Monday, April 28, 2014

More on understanding the math but not the statistics

[one of the standard rebuttals to criticisms of popular STEM writing is that certain compromises have to be made when putting things in 'laymen' s terms.' To head off that particular charge, I'm going to use as little technical language as possible in this post.]

Before I post something, I usually do one final search on the subject, just to avoid any surprises. As a result, I often discover better examples than the ones I used in the post. Case in point, after writing a post looking at the pre-538 work of Walt Hickey (and concluding that the editors at 538 appeared to be doing a better job than those at Business Insider), I found this article by Hickey from the Atlantic:

5 Statistics Problems That Will Change The Way You See The World

It was a fairly standard piece (the kind that invariably includes the Monty Hall paradox) and I skimmed through it quickly until the final section which I found myself reading repeatedly to make it actually said what I thought it said:
A kidney study is looking at how well two different drug treatments (A and B) work on small and large kidney stones. Here is the success rate that was found:
Small Stones, Treatment A: 93%, 81 out of 87 trials successful
Small Stones, Treatment B: 87%, 234 out of 270 trials successful
Large Stones, Treatment A: 73%, 192 out of 263 trials successful
Large Stones, Treatment B: 69%, 55 out of 80 trials successful.
Which is the better treatment, A or B?
Even though Treatment A had higher success rates in both small and large stones, when the whole trial is viewed as a sample space Treatment B is actually more successful:
Small Stones, Treatment A: 93%, 81 out of 87 trials successful
Small Stones, Treatment B: 87%, 234 out of 270 trials successful
Large Stones, Treatment A: 73%, 192 out of 263 trials successful
Large Stones, Treatment B: 69%, 55 out of 80 trials successful.
All stones, Treatment A: 78%, 273 of 350 trials successful
All stones, Treatment B: 83%, 289 of 350 trials successful.
This is an excellent example of Simpson's Paradox, where correlation in separate groups doesn't necessarily translate to the whole sample set.
In short, just because there correlation in smaller groups hides the real story taking place in the largest of groups.
This is an almost perfect example of what I mean by understanding the math but not the statistics. The math, though somewhat counterintuitive (as you would expect from a 'paradox'), is straightforward: in certain situations it is possible to have observations of a data set distributed in such a way that, if you cut the set up along certain lines, two variables will have a positive correlation in each subsection but will have a negative correlation when you put them together. It's an interesting result -- cut things one way and you see one thing, cut them another and you see the opposite -- but it doesn't seem particularly meaningful and it certainly doesn't suggest that one view is right and the other is wrong. The result is just ambiguous. ("This is an excellent example of Simpson's Paradox, where correlation in separate groups doesn't necessarily translate to the whole sample set, causing ambiguity.")
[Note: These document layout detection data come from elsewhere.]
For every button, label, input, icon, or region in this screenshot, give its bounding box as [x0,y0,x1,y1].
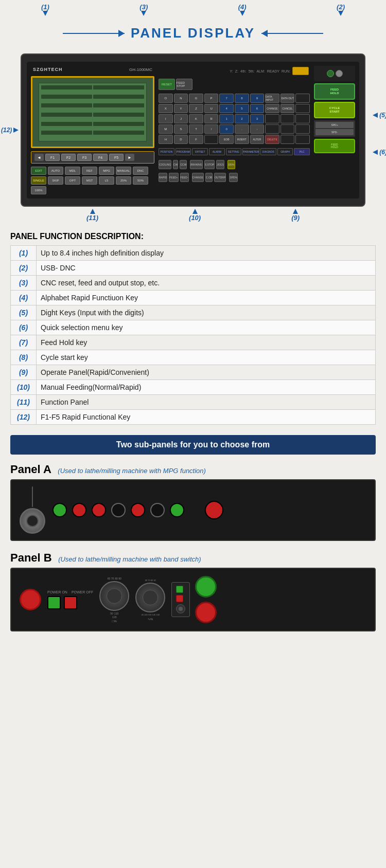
key-eob[interactable]: EOB [219,135,234,144]
panel-a-red3[interactable] [131,503,145,517]
panel-b-estop[interactable] [20,589,41,610]
dnc-btn[interactable]: DNC [133,167,148,175]
key-x[interactable]: X [159,104,173,113]
key-2[interactable]: 2 [235,114,249,123]
l5-btn[interactable]: L5 [99,176,114,185]
ref-btn[interactable]: REF [82,167,97,175]
key-0[interactable]: 0 [219,124,234,134]
key-z[interactable]: Z [189,104,203,113]
dial-1[interactable] [99,581,129,611]
fkey-f2[interactable]: F2 [61,154,76,161]
fkey-right-arrow[interactable]: ► [125,154,134,161]
op-ccw[interactable]: CCW [180,160,187,169]
panel-a-red1[interactable] [72,503,86,517]
key-i[interactable]: I [159,114,173,123]
fkey-f3[interactable]: F3 [77,154,92,161]
op-change2[interactable]: CHANGE [192,173,204,182]
skip-btn[interactable]: SKIP [48,176,63,185]
spd-minus[interactable]: SPD- [315,129,354,135]
op-rapid2[interactable]: RAPID [159,173,167,182]
mdl-btn[interactable]: MDL [65,167,80,175]
panel-b-green-btn[interactable] [195,576,217,598]
op-feed2[interactable]: FEED- [180,173,189,182]
key-change[interactable]: CHANGE [265,104,279,113]
fkey-f5[interactable]: F5 [109,154,124,161]
menu-program[interactable]: PROGRAM [176,148,191,155]
key-3[interactable]: 3 [250,114,265,123]
menu-parameter[interactable]: PARAMETER [242,148,259,155]
menu-offset[interactable]: OFFSET [192,148,208,155]
key-dot[interactable]: . [235,124,249,134]
menu-position[interactable]: POSITION [159,148,174,155]
mpg-btn[interactable]: MPG [99,167,114,175]
op-cw[interactable]: CW [173,160,178,169]
power-on-btn[interactable] [47,596,61,609]
menu-setting[interactable]: SETTING [226,148,242,155]
key-t[interactable]: T [189,124,203,134]
op-jogs[interactable]: JOGS [216,160,224,169]
key-insert[interactable]: INSERT [235,135,249,144]
panel-b-red-btn[interactable] [195,602,217,623]
key-minus[interactable]: - [250,124,265,134]
usb-button[interactable] [292,67,309,75]
key-d[interactable]: D [174,135,188,144]
key-cancel[interactable]: CANCEL [280,104,295,113]
op-stop[interactable]: S.STOP [204,160,215,169]
key-m[interactable]: M [159,124,173,134]
key-9[interactable]: 9 [250,94,265,103]
key-j[interactable]: J [174,114,188,123]
key-k[interactable]: K [189,114,203,123]
key-8[interactable]: 8 [235,94,249,103]
l100-btn[interactable]: 100% [31,186,46,194]
spd-plus[interactable]: SPD+ [315,122,354,128]
menu-alarm[interactable]: ALARM [209,148,225,155]
key-r[interactable]: R [204,114,219,123]
key-f-alpha[interactable]: F [189,135,203,144]
key-6[interactable]: 6 [250,104,265,113]
edit-btn[interactable]: EDIT [31,167,46,175]
key-h[interactable]: H [159,135,173,144]
feed-stop-key[interactable]: FEED STOP [176,79,192,90]
key-g[interactable]: G [189,94,203,103]
key-o[interactable]: O [159,94,173,103]
opt-btn[interactable]: OPT [65,176,80,185]
reset-key[interactable]: RESET [159,79,175,90]
l50-btn[interactable]: 50% [133,176,148,185]
key-4[interactable]: 4 [219,104,234,113]
op-cob[interactable]: C.OB [205,173,213,182]
key-u[interactable]: U [204,104,219,113]
key-s[interactable]: S [174,124,188,134]
op-rapid[interactable]: 100% [227,160,235,169]
op-outdrp[interactable]: OUTDRP [214,173,226,182]
auto-btn[interactable]: AUTO [48,167,63,175]
key-7[interactable]: 7 [219,94,234,103]
op-feed[interactable]: FEED+ [169,173,178,182]
power-off-btn[interactable] [64,596,77,609]
dial-2[interactable] [135,583,165,612]
key-p[interactable]: P [204,94,219,103]
feed-hold-button[interactable]: FEEDHOLD [314,83,355,100]
fkey-left-arrow[interactable]: ◄ [34,154,44,161]
key-slash[interactable]: / [204,124,219,134]
op-spd[interactable]: SPD% [229,173,238,182]
mst-btn[interactable]: MST [82,176,97,185]
op-cooling[interactable]: COOLING [159,160,171,169]
manual-btn[interactable]: MANUAL [116,167,131,175]
op-broking[interactable]: BRAKING [190,160,203,169]
key-data-input[interactable]: DATA INPUT [265,94,279,103]
key-n[interactable]: N [174,94,188,103]
panel-a-black1[interactable] [111,503,126,517]
key-y-alpha[interactable]: Y [174,104,188,113]
menu-graph[interactable]: GRAPH [277,148,293,155]
fkey-f4[interactable]: F4 [93,154,108,161]
l25-btn[interactable]: 25% [116,176,131,185]
key-delete[interactable]: DELETE [265,135,279,144]
feedhold-main[interactable]: FEEDHOLD [314,139,355,153]
key-data-output[interactable]: DATA OUT [280,94,295,103]
key-alter[interactable]: ALTER [250,135,265,144]
menu-diagnos[interactable]: DIAGNOS [260,148,276,155]
key-1[interactable]: 1 [219,114,234,123]
fkey-f1[interactable]: F1 [45,154,60,161]
panel-a-green2[interactable] [170,503,184,517]
panel-a-estop[interactable] [205,501,223,519]
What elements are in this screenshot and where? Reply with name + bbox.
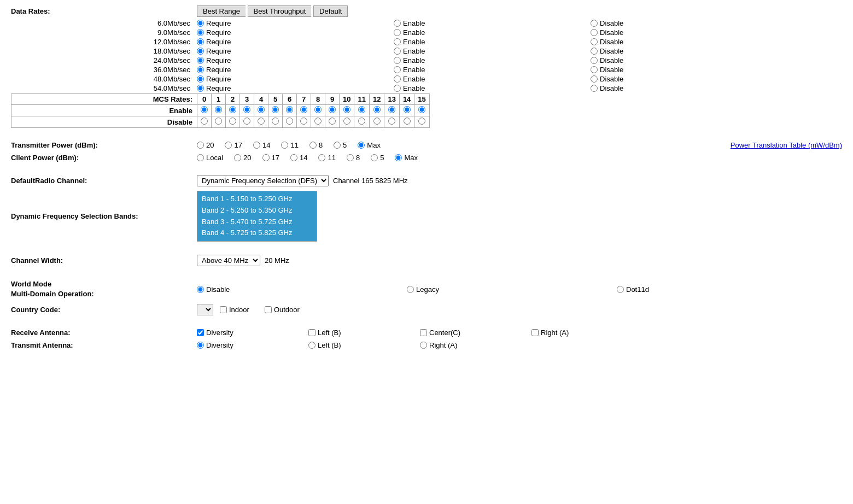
mcs-radio-0-1[interactable] [215, 106, 222, 113]
rx-antenna-input-2[interactable] [420, 329, 427, 336]
tx-power-option-5[interactable]: 5 [334, 141, 347, 149]
mcs-cell-1-0[interactable] [197, 116, 212, 128]
mcs-cell-1-4[interactable] [254, 116, 268, 128]
rate-require-0[interactable]: Require [197, 19, 394, 27]
client-power-option-6[interactable]: 5 [371, 154, 384, 162]
mcs-cell-0-13[interactable] [384, 105, 399, 116]
disable-radio-0[interactable] [591, 20, 598, 27]
disable-radio-4[interactable] [591, 57, 598, 64]
rate-disable-3[interactable]: Disable [591, 47, 787, 55]
require-radio-2[interactable] [197, 38, 204, 45]
enable-radio-5[interactable] [394, 66, 401, 73]
mcs-radio-0-11[interactable] [358, 106, 365, 113]
tx-power-option-4[interactable]: 8 [309, 141, 323, 149]
rate-require-6[interactable]: Require [197, 75, 394, 83]
tx-antenna-radio-0[interactable] [197, 342, 204, 349]
rate-disable-6[interactable]: Disable [591, 75, 787, 83]
tx-power-option-6[interactable]: Max [358, 141, 381, 149]
rx-antenna-option-3[interactable]: Right (A) [531, 329, 619, 337]
disable-radio-5[interactable] [591, 66, 598, 73]
mcs-cell-0-10[interactable] [340, 105, 354, 116]
mcs-radio-0-10[interactable] [343, 106, 350, 113]
mcs-cell-1-2[interactable] [226, 116, 240, 128]
mcs-cell-1-14[interactable] [399, 116, 414, 128]
mcs-cell-1-6[interactable] [283, 116, 297, 128]
outdoor-checkbox[interactable] [265, 306, 272, 313]
client-power-radio-4[interactable] [318, 154, 325, 161]
rate-disable-2[interactable]: Disable [591, 38, 787, 46]
require-radio-1[interactable] [197, 29, 204, 36]
rate-require-1[interactable]: Require [197, 28, 394, 37]
client-power-radio-2[interactable] [262, 154, 270, 161]
rx-antenna-option-2[interactable]: Center(C) [420, 329, 518, 337]
mcs-radio-1-2[interactable] [229, 118, 236, 125]
best-throughput-button[interactable]: Best Throughput [248, 5, 312, 17]
tx-antenna-option-2[interactable]: Right (A) [420, 341, 507, 349]
mcs-radio-1-12[interactable] [373, 118, 381, 125]
rate-disable-1[interactable]: Disable [591, 28, 787, 37]
mcs-cell-1-12[interactable] [369, 116, 384, 128]
disable-radio-1[interactable] [591, 29, 598, 36]
mcs-radio-1-4[interactable] [258, 118, 265, 125]
require-radio-5[interactable] [197, 66, 204, 73]
rate-disable-0[interactable]: Disable [591, 19, 787, 27]
mcs-cell-1-11[interactable] [354, 116, 369, 128]
world-mode-radio-0[interactable] [197, 286, 204, 293]
tx-power-option-2[interactable]: 14 [253, 141, 270, 149]
enable-radio-7[interactable] [394, 85, 401, 92]
rate-require-3[interactable]: Require [197, 47, 394, 55]
mcs-cell-0-6[interactable] [283, 105, 297, 116]
client-power-radio-6[interactable] [371, 154, 378, 161]
mcs-radio-0-5[interactable] [272, 106, 279, 113]
require-radio-3[interactable] [197, 48, 204, 55]
tx-power-option-1[interactable]: 17 [225, 141, 242, 149]
client-power-radio-0[interactable] [197, 154, 204, 161]
mcs-cell-0-12[interactable] [369, 105, 384, 116]
world-mode-radio-2[interactable] [617, 286, 624, 293]
rate-require-5[interactable]: Require [197, 66, 394, 74]
rate-enable-1[interactable]: Enable [394, 28, 591, 37]
rate-enable-5[interactable]: Enable [394, 66, 591, 74]
world-mode-radio-1[interactable] [407, 286, 414, 293]
default-button[interactable]: Default [313, 5, 348, 17]
mcs-radio-0-3[interactable] [243, 106, 250, 113]
tx-power-radio-2[interactable] [253, 142, 260, 149]
power-translation-link[interactable]: Power Translation Table (mW/dBm) [731, 141, 842, 149]
mcs-radio-1-13[interactable] [388, 118, 395, 125]
enable-radio-3[interactable] [394, 48, 401, 55]
indoor-option[interactable]: Indoor [220, 306, 249, 314]
mcs-radio-1-10[interactable] [343, 118, 350, 125]
mcs-cell-0-4[interactable] [254, 105, 268, 116]
client-power-radio-3[interactable] [290, 154, 297, 161]
mcs-radio-0-14[interactable] [404, 106, 411, 113]
mcs-cell-0-14[interactable] [399, 105, 414, 116]
mcs-cell-1-7[interactable] [297, 116, 311, 128]
disable-radio-3[interactable] [591, 48, 598, 55]
tx-antenna-radio-2[interactable] [420, 342, 427, 349]
mcs-cell-1-15[interactable] [414, 116, 429, 128]
rate-enable-0[interactable]: Enable [394, 19, 591, 27]
mcs-cell-0-3[interactable] [240, 105, 254, 116]
enable-radio-6[interactable] [394, 75, 401, 83]
require-radio-4[interactable] [197, 57, 204, 64]
mcs-radio-0-6[interactable] [286, 106, 293, 113]
mcs-radio-0-13[interactable] [388, 106, 395, 113]
tx-power-radio-6[interactable] [358, 142, 365, 149]
mcs-radio-1-1[interactable] [215, 118, 222, 125]
client-power-option-3[interactable]: 14 [290, 154, 307, 162]
rate-enable-4[interactable]: Enable [394, 56, 591, 65]
mcs-cell-1-3[interactable] [240, 116, 254, 128]
mcs-radio-1-5[interactable] [272, 118, 279, 125]
mcs-cell-0-5[interactable] [268, 105, 283, 116]
rate-enable-2[interactable]: Enable [394, 38, 591, 46]
mcs-cell-0-8[interactable] [311, 105, 325, 116]
mcs-radio-1-11[interactable] [358, 118, 365, 125]
mcs-cell-0-9[interactable] [325, 105, 340, 116]
tx-antenna-option-1[interactable]: Left (B) [308, 341, 407, 349]
client-power-radio-7[interactable] [395, 154, 402, 161]
rx-antenna-input-0[interactable] [197, 329, 204, 336]
rate-enable-3[interactable]: Enable [394, 47, 591, 55]
tx-power-option-0[interactable]: 20 [197, 141, 214, 149]
mcs-radio-1-7[interactable] [300, 118, 307, 125]
mcs-radio-0-7[interactable] [300, 106, 307, 113]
When, however, you start thinking not just mathematically but statistically (and more importantly, causally), one view is very much better than the other. Let's look at the kidney stone example again. What we see here is a lot more patients with large stones being given treatment A and a lot more patients with small stones being given treatment B. This is something we see all the time in observational data, more powerful treatments being given to more extreme cases.

This is one of the first things a competent statistician checks for because that relationship we see in the undivided data set is usually covering up the relationship we're looking for. In this case, the difference we see in the partitioned data is probably due to the greater effectiveness of treatment A while the difference we see in the unpartitioned data is almost certainly due to the greater difficulty in treating large kidney stones. Though there are certainly exceptions, statisticians generally combine data when they want larger samples and break it apart when they want a clearer picture.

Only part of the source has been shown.